SUPPLIED DATA.

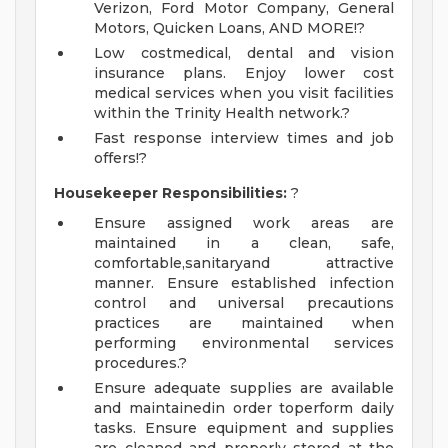
Verizon, Ford Motor Company, General
Motors, Quicken Loans, AND MORE!?
Low costmedical, dental and vision
insurance plans. Enjoy lower cost
medical services when you visit facilities
within the Trinity Health network.?
Fast response interview times and job
offers!?
Housekeeper Responsibilities:
?
Ensure assigned work areas are
maintained in a clean, safe,
comfortable,sanitaryand attractive
manner. Ensure established infection
control and universal precautions
practices are maintained when
performing environmental services
procedures.?
Ensure adequate supplies are available
and maintainedin order toperform daily
tasks. Ensure equipment and supplies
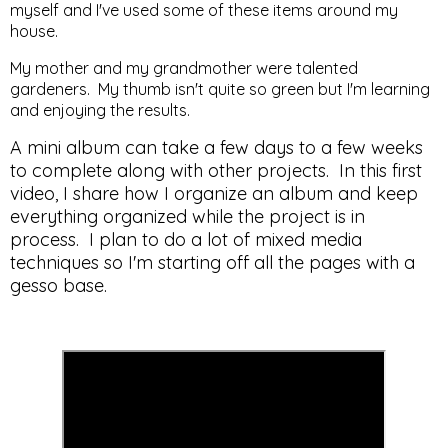
myself and I've used some of these items around my
house.
My mother and my grandmother were talented
gardeners. My thumb isn't quite so green but I'm learning
and enjoying the results.
A mini album can take a few days to a few weeks
to complete along with other projects. In this first
video, I share how I organize an album and keep
everything organized while the project is in
process. I plan to do a lot of mixed media
techniques so I'm starting off all the pages with a
gesso base.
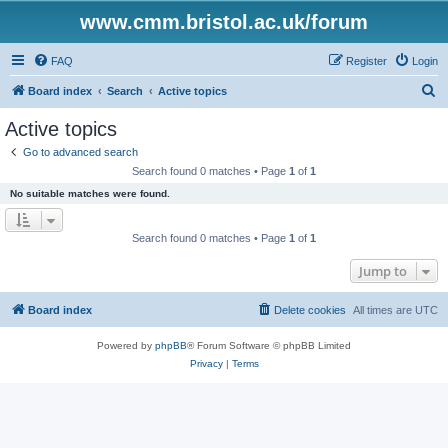
www.cmm.bristol.ac.uk/forum
FAQ
Register
Login
S
Board index
Search
Active topics
e
Active topics
a
Go to advanced search
r
Search found 0 matches • Page
1
of
1
c
No suitable matches were found.
h
Search found 0 matches • Page
1
of
1
Jump to
Board index
Delete cookies
All times are
UTC
Powered by
phpBB
® Forum Software © phpBB Limited
Privacy
|
Terms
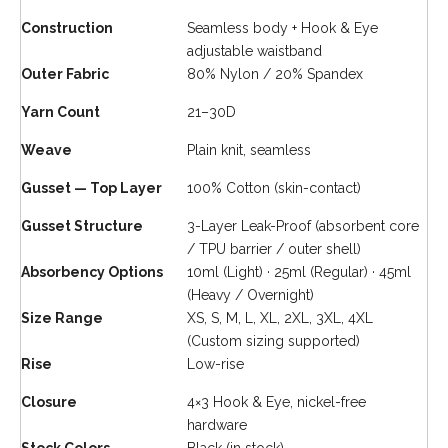
Construction
Seamless body + Hook & Eye
adjustable waistband
Outer Fabric
80% Nylon / 20% Spandex
Yarn Count
21–30D
Weave
Plain knit, seamless
Gusset — Top Layer
100% Cotton (skin-contact)
Gusset Structure
3-Layer Leak-Proof (absorbent core
/ TPU barrier / outer shell)
Absorbency Options
10ml (Light) · 25ml (Regular) · 45ml
(Heavy / Overnight)
Size Range
XS, S, M, L, XL, 2XL, 3XL, 4XL
(Custom sizing supported)
Rise
Low-rise
Closure
4×3 Hook & Eye, nickel-free
hardware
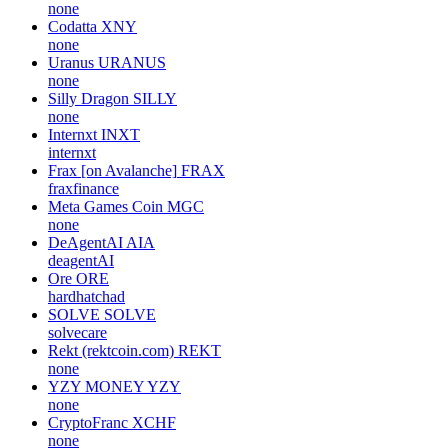
none
Codatta
XNY
none
Uranus
URANUS
none
Silly Dragon
SILLY
none
Internxt
INXT
internxt
Frax [on Avalanche]
FRAX
fraxfinance
Meta Games Coin
MGC
none
DeAgentAI
AIA
deagentAI
Ore
ORE
hardhatchad
SOLVE
SOLVE
solvecare
Rekt (rektcoin.com)
REKT
none
YZY MONEY
YZY
none
CryptoFranc
XCHF
none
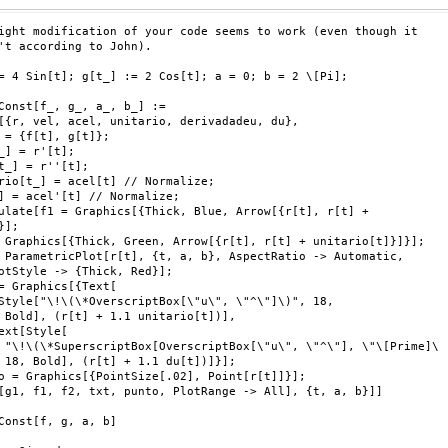
ight modification of your code seems to work (even though it

't according to John).

= 4 Sin[t]; g[t_] := 2 Cos[t]; a = 0; b = 2 \[Pi];

Const[f_, g_, a_, b_] :=

[{r, vel, acel, unitario, derivadadeu, du},

 = {f[t], g[t]};

_] = r'[t];

t_] = r''[t];

rio[t_] = acel[t] // Normalize;

] = acel'[t] // Normalize;

ulate[f1 = Graphics[{Thick, Blue, Arrow[{r[t], r[t] +

];

 Graphics[{Thick, Green, Arrow[{r[t], r[t] + unitario[t]}]}];

 ParametricPlot[r[t], {t, a, b}, AspectRatio -> Automatic,

otStyle -> {Thick, Red}];

= Graphics[{Text[

Style["\!\(\*OverscriptBox[\"u\", \"^\"]\)", 18,

 Bold], (r[t] + 1.1 unitario[t])],

ext[Style[

 "\!\(\*SuperscriptBox[OverscriptBox[\"u\", \"^\"], \"\[Prime]\

 18, Bold], (r[t] + 1.1 du[t])]}];

o = Graphics[{PointSize[.02], Point[r[t]]}];

[g1, f1, f2, txt, punto, PlotRange -> All], {t, a, b}]]

Const[f, g, a, b]
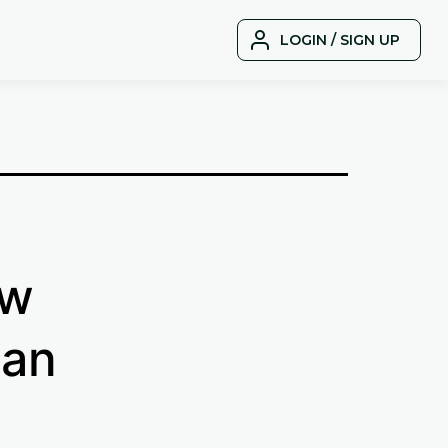
LOGIN / SIGN UP
ow
 an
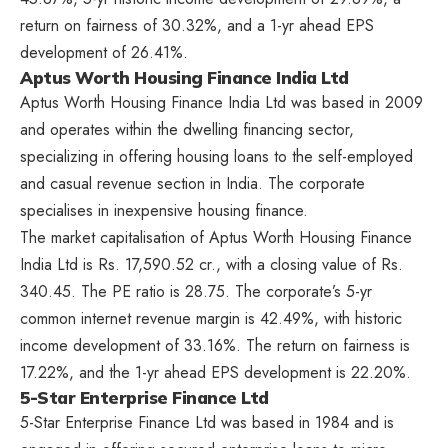
return on fairness of 30.32%, and a 1-yr ahead EPS
development of 26.41%.
Aptus Worth Housing Finance India Ltd
Aptus Worth Housing Finance India Ltd was based in 2009
and operates within the dwelling financing sector,
specializing in offering housing loans to the self-employed
and casual revenue section in India. The corporate
specialises in inexpensive housing finance.
The market capitalisation of Aptus Worth Housing Finance
India Ltd is Rs. 17,590.52 cr., with a closing value of Rs.
340.45. The PE ratio is 28.75. The corporate’s 5-yr
common internet revenue margin is 42.49%, with historic
income development of 33.16%. The return on fairness is
17.22%, and the 1-yr ahead EPS development is 22.20%.
5-Star Enterprise Finance Ltd
5-Star Enterprise Finance Ltd was based in 1984 and is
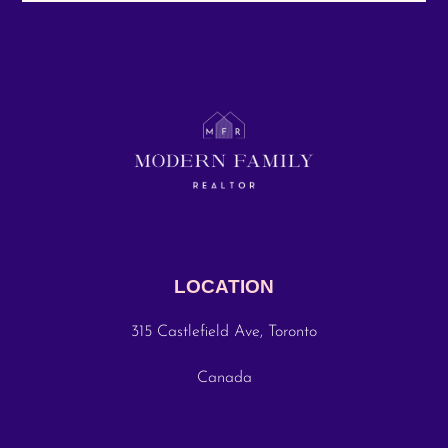
LOCATION
315 Castlefield Ave, Toronto
Canada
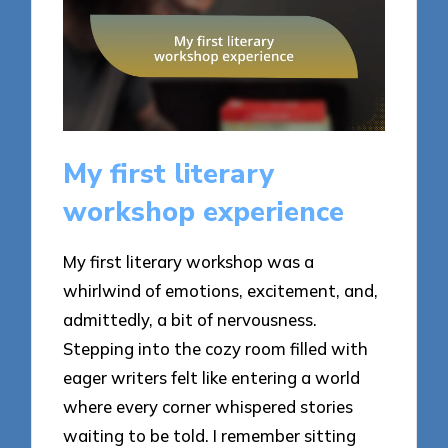
My first literary
workshop experience
My first literary workshop was a
whirlwind of emotions, excitement, and,
admittedly, a bit of nervousness.
Stepping into the cozy room filled with
eager writers felt like entering a world
where every corner whispered stories
waiting to be told. I remember sitting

TASK PROMPT. Word for word, give again the lines from the first entry to the line with "My mother and my grandmother were talented", inclusive. Exclude the pictures.

TASK SOLUTION.
Verizon, Ford Motor Company, General
Motors, Quicken Loans, AND MORE!?
Low costmedical, dental and vision
insurance plans. Enjoy lower cost
medical services when you visit facilities
within the Trinity Health network.?
Fast response interview times and job
offers!?
Housekeeper Responsibilities:
?
Ensure assigned work areas are
maintained in a clean, safe,
comfortable,sanitaryand attractive
manner. Ensure established infection
control and universal precautions
practices are maintained when
performing environmental services
procedures.?
Ensure adequate supplies are available
and maintainedin order toperform daily
tasks. Ensure equipment and supplies
myself and I've used some of these items around my
house.
My mother and my grandmother were talented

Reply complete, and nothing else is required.